→ **DATA TO USE**
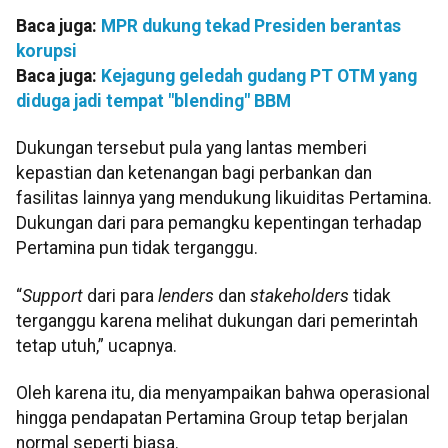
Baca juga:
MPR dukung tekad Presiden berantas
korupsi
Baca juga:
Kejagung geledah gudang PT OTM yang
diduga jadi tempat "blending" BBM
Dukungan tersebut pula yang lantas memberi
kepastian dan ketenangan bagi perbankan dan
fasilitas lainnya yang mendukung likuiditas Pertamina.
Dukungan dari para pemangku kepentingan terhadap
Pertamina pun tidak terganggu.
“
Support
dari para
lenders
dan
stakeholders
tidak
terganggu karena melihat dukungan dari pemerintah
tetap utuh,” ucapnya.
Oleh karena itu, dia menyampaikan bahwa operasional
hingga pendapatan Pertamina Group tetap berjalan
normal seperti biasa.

→ **WORK REQUEST**
Beginning with the line that contains "Pertamina pun tidak terganggu.", return every line to the end of the listing, unchanged, and nothing else.

→ **SOLUTION FOR THIS TASK**
Pertamina pun tidak terganggu.
“
Support
dari para
lenders
dan
stakeholders
tidak
terganggu karena melihat dukungan dari pemerintah
tetap utuh,” ucapnya.
Oleh karena itu, dia menyampaikan bahwa operasional
hingga pendapatan Pertamina Group tetap berjalan
normal seperti biasa.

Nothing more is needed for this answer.